One could think of this case as follows: The application dynamically loads a module, or there is a list of functions from which the user chooses, etc. We have a mechanism for determining whether a certain type will successfully work with a function in that module. So now we want to call into that function. We need to force it to make the call. The function could take a concrete type, or a polymorphic one and it's the case below with just a type class constraint that I'm running into probl开发者_StackOverflow中文版ems with it.
The following code results in the errors below. I think it could be resolved by specifying concrete types but I do not want to do that. The code is intended to work with any type that is an instance of the class. Specifying a concrete type defeats the purpose.
This is simulating one part of a program that does not know about the other and does not know the types of what it's dealing with. I have a separate mechanism that allows me to be sure that the types do match up properly, that the value sent in really is an instance of the type class. That's why in this case, I don't mind using unsafeCoerce. But basically I need a way to tell the compiler that I really do know it's ok and do it anyway even though it doesn't know enough to type check.
{-# LANGUAGE ExistentialQuantification, RankNTypes, TypeSynonymInstances #-}
module Main where
import Unsafe.Coerce
main = do
--doTest1 $ Hider "blue"
doTest2 $ Hider "blue"
doTest1 :: Hider -> IO ()
doTest1 hh@(Hider h) =
test $ unsafeCoerce h
doTest2 :: Hider -> IO ()
doTest2 hh@(Hider h) =
test2 hh
test :: HasString a => a -> IO ()
test x = print $ toString x
test2 :: Hider -> IO ()
test2 (Hider x) = print $ toString (unsafeCoerce x)
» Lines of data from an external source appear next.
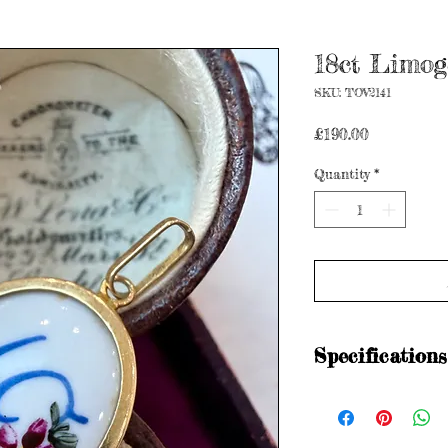
18ct Limog
SKU: TOV2141
Price
£190.00
Quantity
*
Specifications
Stamped - 750
Age: Vintage
Metal purity: 18ct go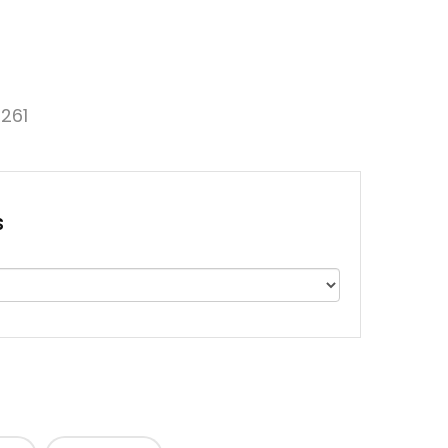
261
s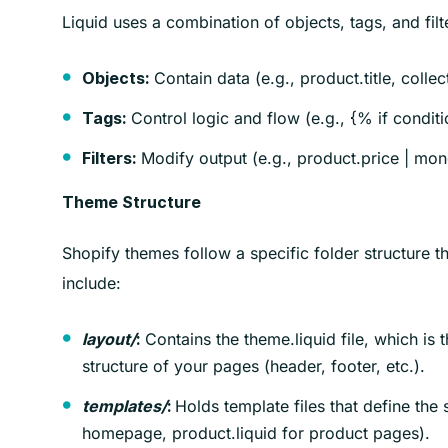
Liquid uses a combination of objects, tags, and filt
Contain data (e.g., product.title, collec
Objects:
Control logic and flow (e.g., {% if condit
Tags:
Modify output (e.g., product.price | money
Filters:
Theme Structure
Shopify themes follow a specific folder structure t
include:
Contains the theme.liquid file, which is t
layout/
:
structure of your pages (header, footer, etc.).
Holds template files that define the 
templates/
:
homepage, product.liquid for product pages).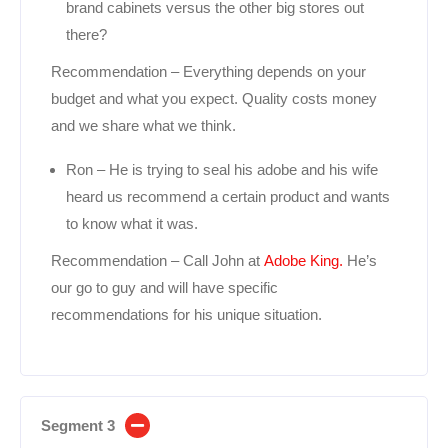
brand cabinets versus the other big stores out
there?
Recommendation – Everything depends on your
budget and what you expect. Quality costs money
and we share what we think.
Ron – He is trying to seal his adobe and his wife
heard us recommend a certain product and wants
to know what it was.
Recommendation – Call John at
Adobe King.
He’s
our go to guy and will have specific
recommendations for his unique situation.
Segment 3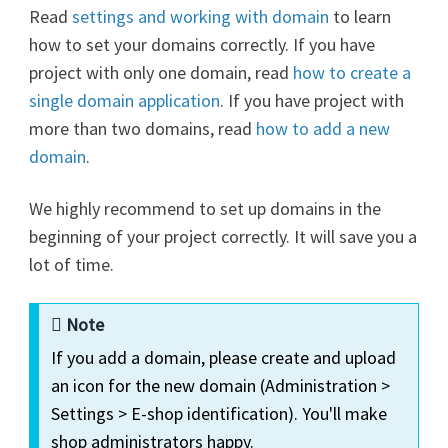
Read
settings and working with domain
to learn
how to set your domains correctly. If you have
project with only one domain, read
how to create a
single domain application
. If you have project with
more than two domains, read
how to add a new
domain
.
We highly recommend to set up domains in the
beginning of your project correctly. It will save you a
lot of time.
Note
If you add a domain, please create and upload
an icon for the new domain (Administration >
Settings > E-shop identification). You'll make
shop administrators happy.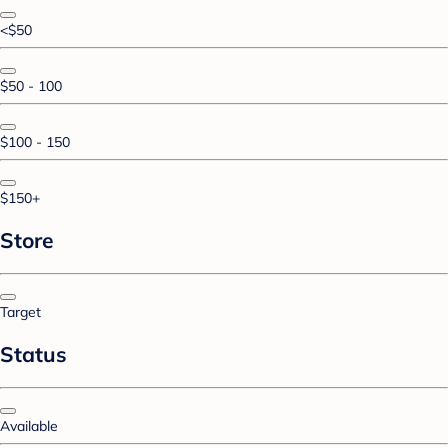
<$50
$50 - 100
$100 - 150
$150+
Store
Target
Status
Available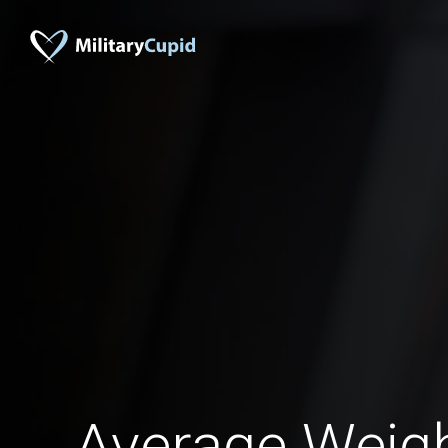
Average Weigh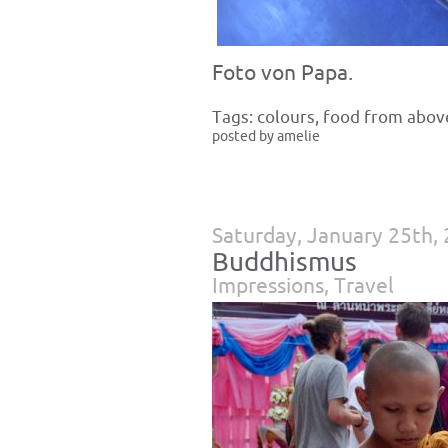
Foto von Papa.
Tags:
colours
,
food from abov
posted by amelie
Saturday, January 25th,
Buddhismus
Impressions
,
Travel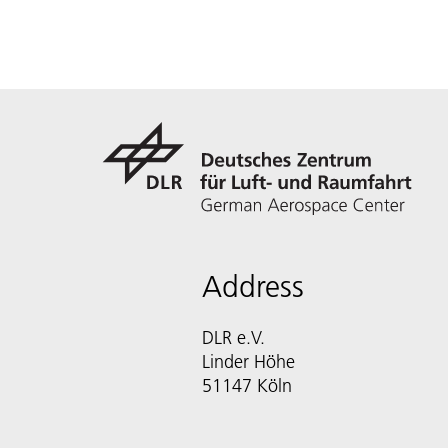
Address
DLR e.V.
Linder Höhe
51147 Köln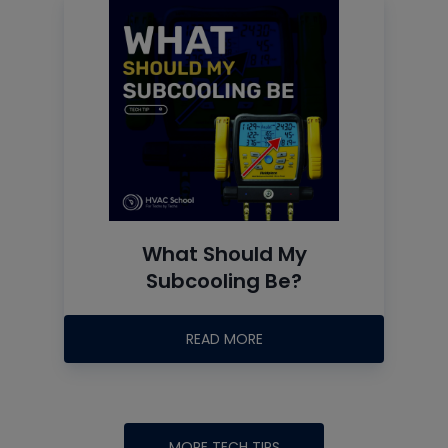
What Should My
Subcooling Be?
READ MORE
MORE TECH TIPS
data Hider = forall a. Hider a
class HasString a where
toString :: a -> String
instance HasString String where
toString = id
Running doTest1
[1 of 1] Compiling Main ( Test.hs, Test.o )
Test.hs:12:3:
Ambiguous type variable `a1' in the constraint:
(HasString a1) arising from a use of `test'
Probable fix: add a type signature that fixes these type variable(s)
In the expression: test
In the expression: test $ unsafeCoerce h
In an equation for `doTest1':
doTest1 hh@(Hider h) = test $ unsafeCoerce h
Running doTest2
[1 of 1] Compiling Main ( Test.hs, Test.o )
Test.hs:12:3:
Ambiguous type variable `a1' in the constraint:
(HasString a1) arising from a use of `test'
Probable fix: add a type signature that fixes these type variable(s)
In the expression: test
In the expression: test $ unsafeCoerce h
In an equation for `doTest1':
doTest1 hh@(Hider h) = test $ unsafeCoerce h
I think it could be resolved by specifying concrete types but I do not want to do that.
There's no way around it though with unsafeCoerce
. In this particular case, the compiler can't infer the type of unsafeCoerce
, because test
is still to polymorphic. Even though there is just one instance of HasString
, the type system won't use that fact to infer the type.
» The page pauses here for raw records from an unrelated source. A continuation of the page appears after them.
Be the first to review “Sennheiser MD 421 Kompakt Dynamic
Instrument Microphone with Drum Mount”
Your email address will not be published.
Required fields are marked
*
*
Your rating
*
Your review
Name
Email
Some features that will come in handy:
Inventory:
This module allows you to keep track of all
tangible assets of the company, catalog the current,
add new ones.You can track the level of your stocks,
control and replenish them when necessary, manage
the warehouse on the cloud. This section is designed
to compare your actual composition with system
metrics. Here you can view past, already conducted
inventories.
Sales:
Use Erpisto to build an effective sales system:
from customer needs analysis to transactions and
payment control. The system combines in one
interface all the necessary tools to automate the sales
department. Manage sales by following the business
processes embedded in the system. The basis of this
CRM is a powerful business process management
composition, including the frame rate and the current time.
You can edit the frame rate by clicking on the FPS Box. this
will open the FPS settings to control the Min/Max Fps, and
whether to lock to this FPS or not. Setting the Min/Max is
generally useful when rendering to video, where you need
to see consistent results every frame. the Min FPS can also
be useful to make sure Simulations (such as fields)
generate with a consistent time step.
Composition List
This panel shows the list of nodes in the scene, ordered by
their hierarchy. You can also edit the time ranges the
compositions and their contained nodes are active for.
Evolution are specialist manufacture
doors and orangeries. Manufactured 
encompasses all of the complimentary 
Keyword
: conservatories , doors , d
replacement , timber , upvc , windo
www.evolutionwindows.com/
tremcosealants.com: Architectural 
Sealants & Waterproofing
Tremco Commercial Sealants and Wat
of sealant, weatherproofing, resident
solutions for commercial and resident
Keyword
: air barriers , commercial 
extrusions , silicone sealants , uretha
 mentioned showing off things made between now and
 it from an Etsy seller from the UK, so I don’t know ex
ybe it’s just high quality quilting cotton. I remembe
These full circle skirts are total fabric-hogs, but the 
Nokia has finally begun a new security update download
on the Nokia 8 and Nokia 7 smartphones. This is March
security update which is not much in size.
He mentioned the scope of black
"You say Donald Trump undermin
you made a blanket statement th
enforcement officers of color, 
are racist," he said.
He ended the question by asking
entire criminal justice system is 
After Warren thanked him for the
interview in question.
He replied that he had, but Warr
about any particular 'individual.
I don't have enough information about your particular application of this pattern, but I'm relatively sure that you need to rethink the way you use the type system in your program. But if you really want to do this, you might want to look into Data.Typeable
instead of unsafeCoerce
.
Modify your data type slightly:
data Hider = forall a. HasString a => Hider a
Make it an instance of the type class in the obvious way:
instance HasString Hider where
toString (Hider x) = toString x
Then this should work, without use of unsafeCoerce
:
doTest3 :: Hider -> IO ()
doTest3 hh = print $ toString hh
This does mean that you can no longer place a value into a Hider
if it doesn't implement HasString
, but that's probably a good thing.
There's probably a name for this pattern, but I can't think what it is off the top of my head.